**Task to carry out**
Find and copy each line of the records where the string "occupation" shows up.

%%

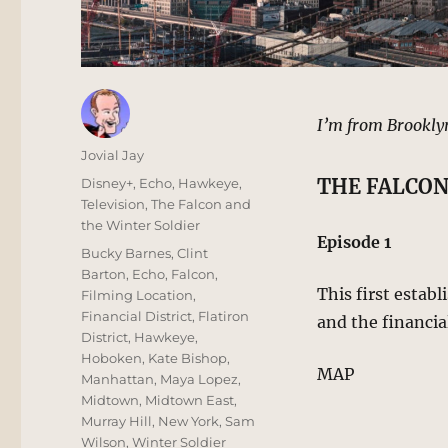
I’m from Brookly
Author
Jovial Jay
Posted
Categories
THE FALCON
Disney+
,
Echo
,
Hawkeye
,
on
Television
,
The Falcon and
the Winter Soldier
Episode 1
Tags
Bucky Barnes
,
Clint
Barton
,
Echo
,
Falcon
,
This first estab
Filming Location
,
Financial District
,
Flatiron
and the financia
District
,
Hawkeye
,
Hoboken
,
Kate Bishop
,
MAP
Manhattan
,
Maya Lopez
,
Midtown
,
Midtown East
,
Murray Hill
,
New York
,
Sam
Wilson
,
Winter Soldier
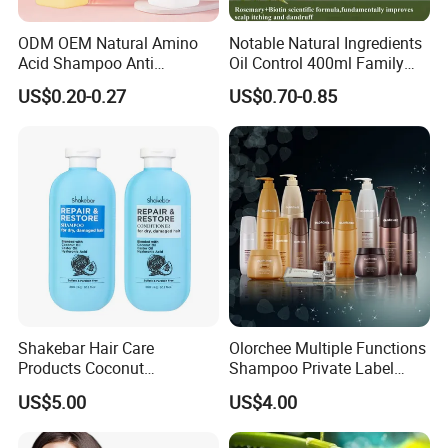
ODM OEM Natural Amino
Notable Natural Ingredients
Acid Shampoo Anti
Oil Control 400ml Family
Dandruff Hair Shampoo
Pack Fgfh Shampoo
US$0.20-0.27
US$0.70-0.85
Clear Shampoo for
Moisturizing Hair Fluffy
Shakebar Hair Care
Olorchee Multiple Functions
Products Coconut
Shampoo Private Label
Moisturizing Repair
OEM/ODM Services Are
US$5.00
US$4.00
Damaged Hair Shampoo
Available
and Conditioner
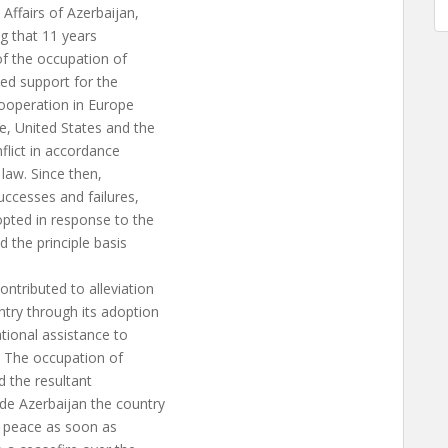
fairs of Azerbaijan,
ng that 11 years
f the occupation of
sed support for the
Cooperation in Europe
e, United States and the
flict in accordance
 law. Since then,
uccesses and failures,
opted in response to the
d the principle basis
ntributed to alleviation
ntry through its adoption
tional assistance to
. The occupation of
nd the resultant
de Azerbaijan the country
e peace as soon as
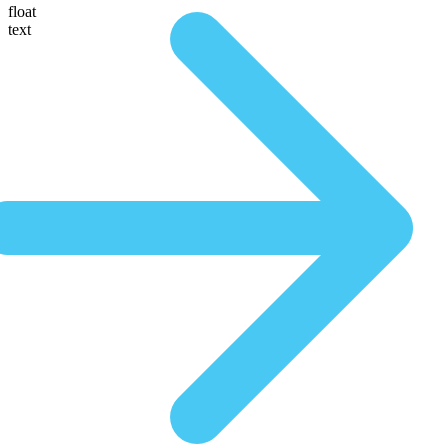
float
text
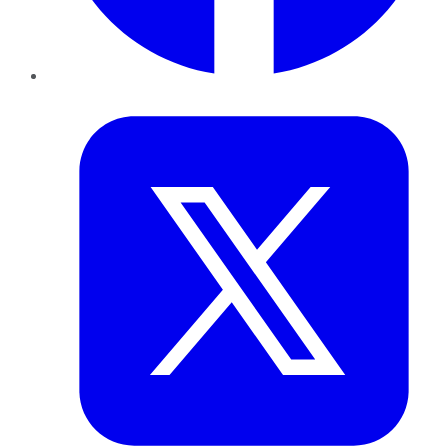
Twitter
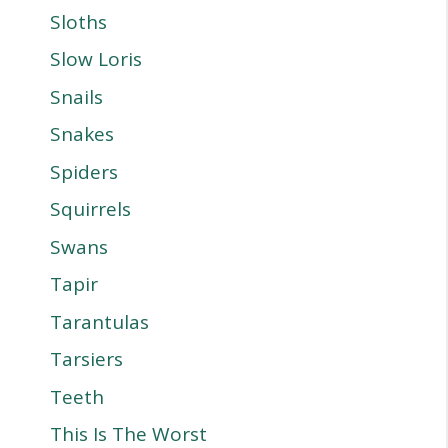
Sloths
Slow Loris
Snails
Snakes
Spiders
Squirrels
Swans
Tapir
Tarantulas
Tarsiers
Teeth
This Is The Worst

%%

**Exercise answer**
f the occupation of
. The occupation of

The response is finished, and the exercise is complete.